Deux visages semblables se croisèrent en plein vol. Dolly fixait Wanli, sa sœur aînée de dix-huit ans son aînée, d'un regard féroce. Ce qu'elle détestait tant, elle-même ne pouvait peut-être pas le dire. Wanli lui avait-elle volé l'homme qu'elle aimait pour le traiter comme un domestique
? Ou était-ce l'inverse
?
Baihu était à l'origine un espion envoyé par Wanli à Duoli.

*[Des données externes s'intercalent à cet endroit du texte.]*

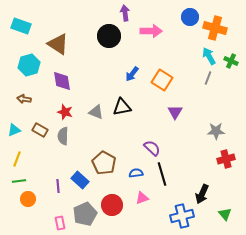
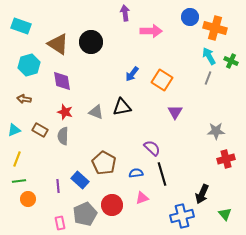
black circle: moved 18 px left, 6 px down
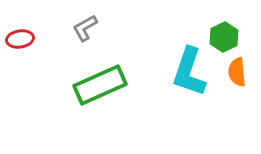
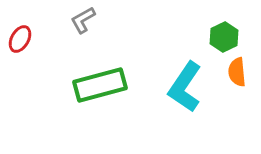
gray L-shape: moved 2 px left, 8 px up
red ellipse: rotated 52 degrees counterclockwise
cyan L-shape: moved 4 px left, 15 px down; rotated 15 degrees clockwise
green rectangle: rotated 9 degrees clockwise
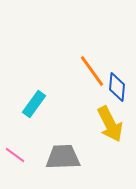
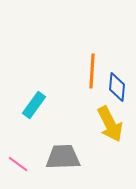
orange line: rotated 40 degrees clockwise
cyan rectangle: moved 1 px down
pink line: moved 3 px right, 9 px down
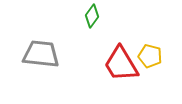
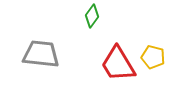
yellow pentagon: moved 3 px right, 1 px down
red trapezoid: moved 3 px left
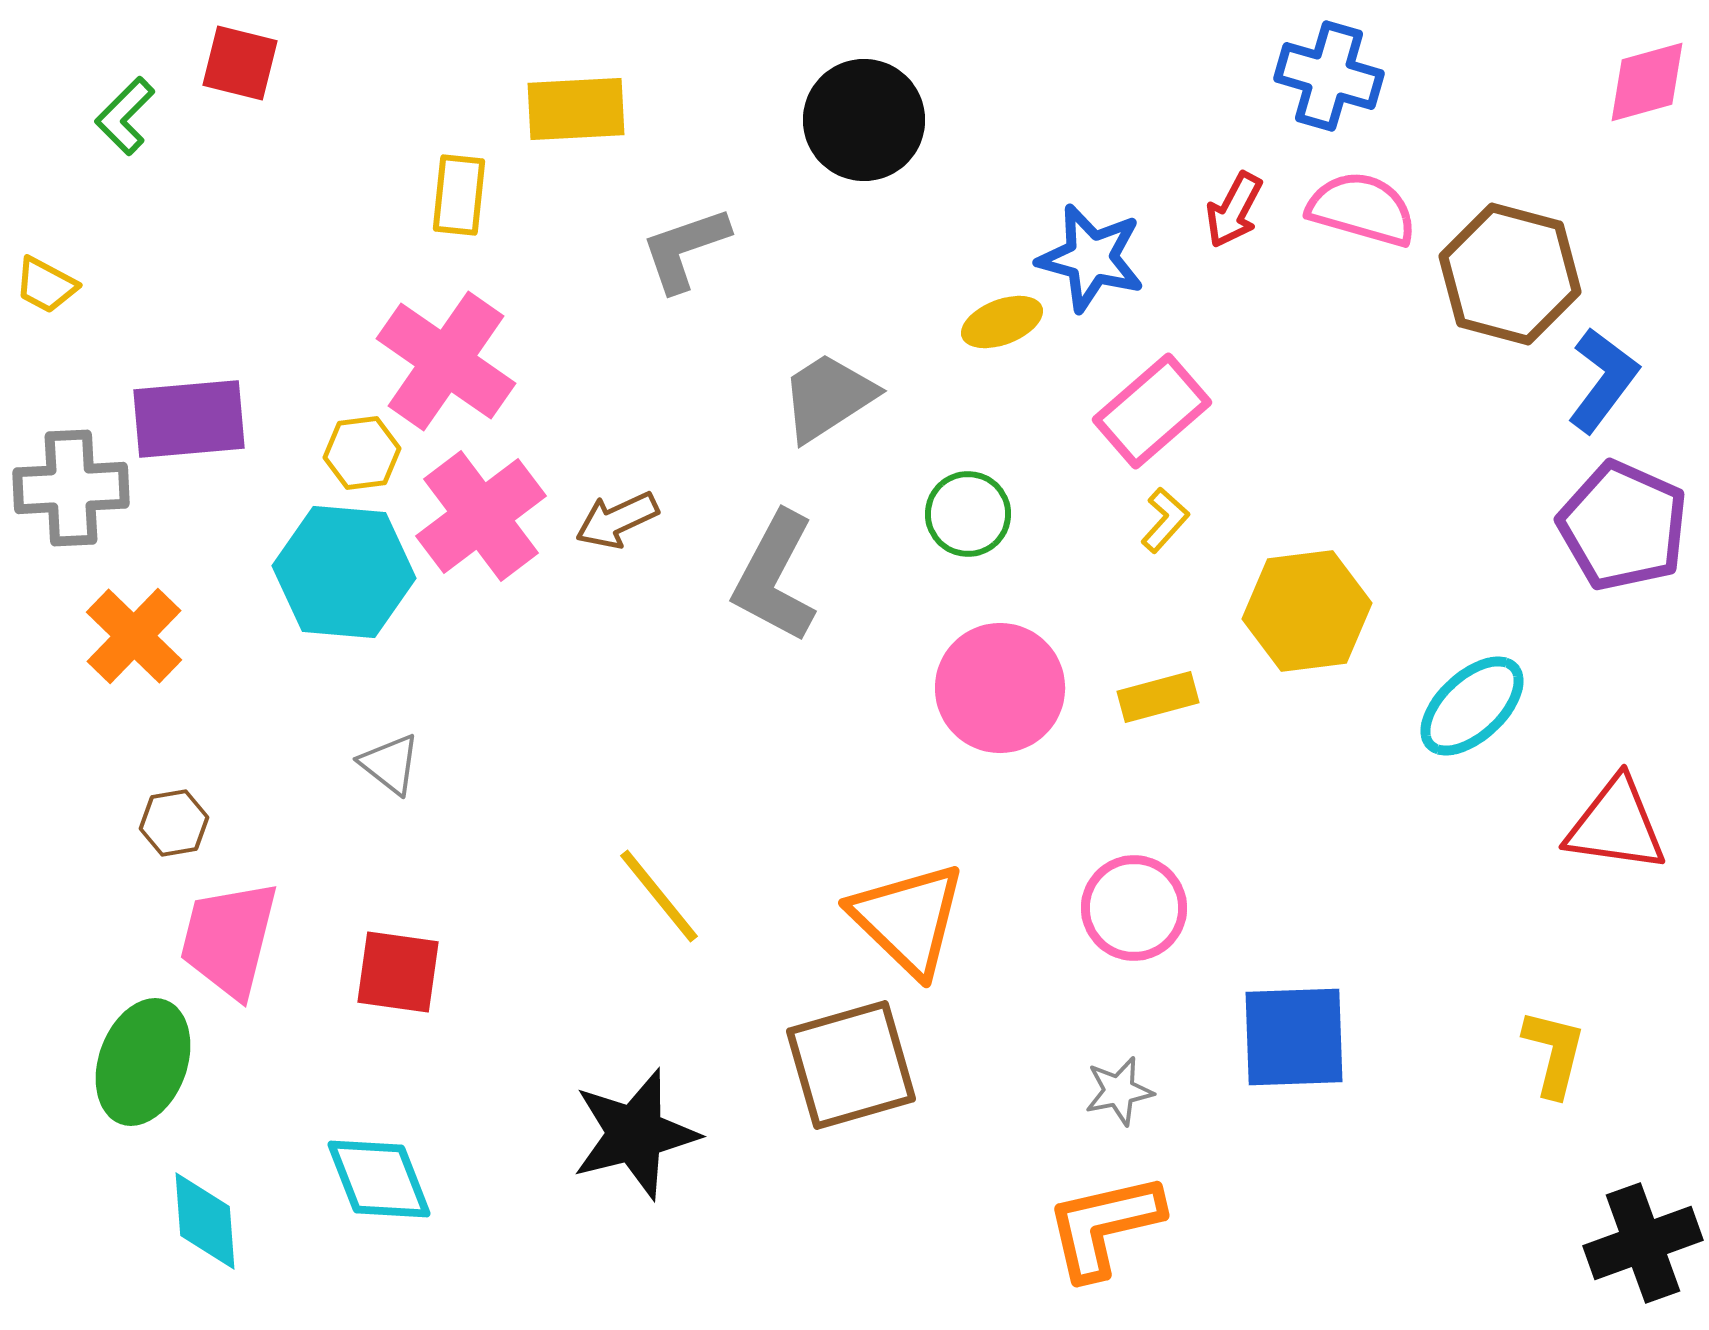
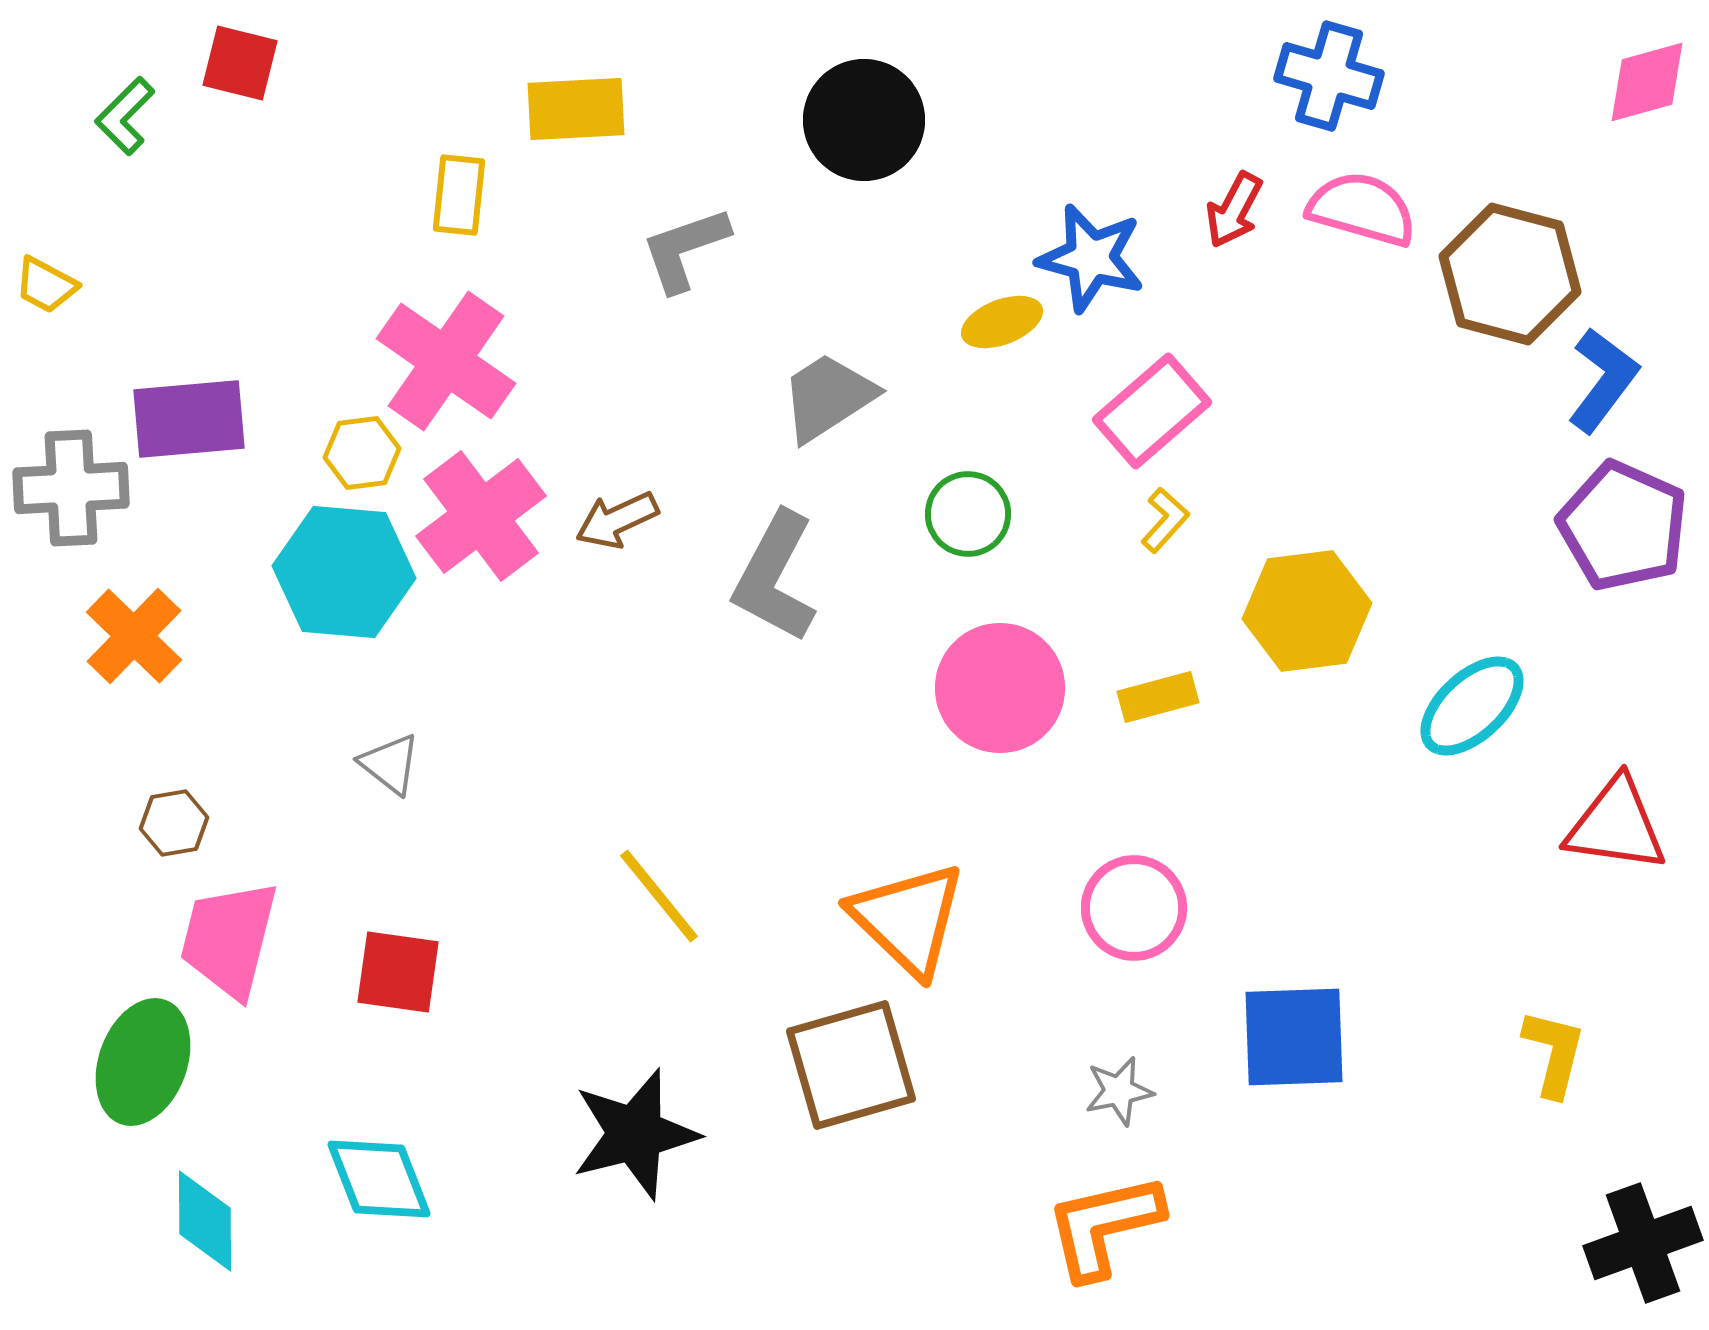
cyan diamond at (205, 1221): rotated 4 degrees clockwise
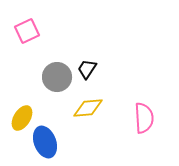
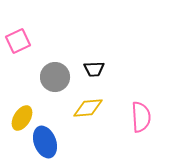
pink square: moved 9 px left, 10 px down
black trapezoid: moved 7 px right; rotated 125 degrees counterclockwise
gray circle: moved 2 px left
pink semicircle: moved 3 px left, 1 px up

Le regard que Wanli posa sur elle était tout sauf amical. Bien qu'elle fût soignée et toujours belle, elle n'en restait pas moins une femme de trente-six ans, et ni son apparence ni sa silhouette ne pouvaient rivaliser avec la jeunesse et le rayonnement de Tang Duoli – cela transparaissait dès le premier regard. Elle ne la considérait absolument pas comme une sœur.
Au contraire, il était un ennemi – non pas un simple rival amoureux, mais un ennemi irréconciliable qui s'était emparé de sa famille heureuse et avait envahi sa vie luxueuse.
Dolly laissa échapper un léger « ah ».
Qui se soucie le plus de l'héritage de 1,3 milliard de dollars du groupe Wan Shi
? Pour une orpheline comme Dolly, recevoir ne serait-ce qu'un dixième, voire un centième, serait une aubaine, source d'une immense satisfaction. En revanche, pour Wanli, l'héritière née dans la richesse il y a trente-six ans, ses nombreuses sœurs sont sans aucun doute des ennemies jurées qui se partageront son héritage. Éliminer l'une d'entre elles lui rapporterait 200 millions de dollars supplémentaires…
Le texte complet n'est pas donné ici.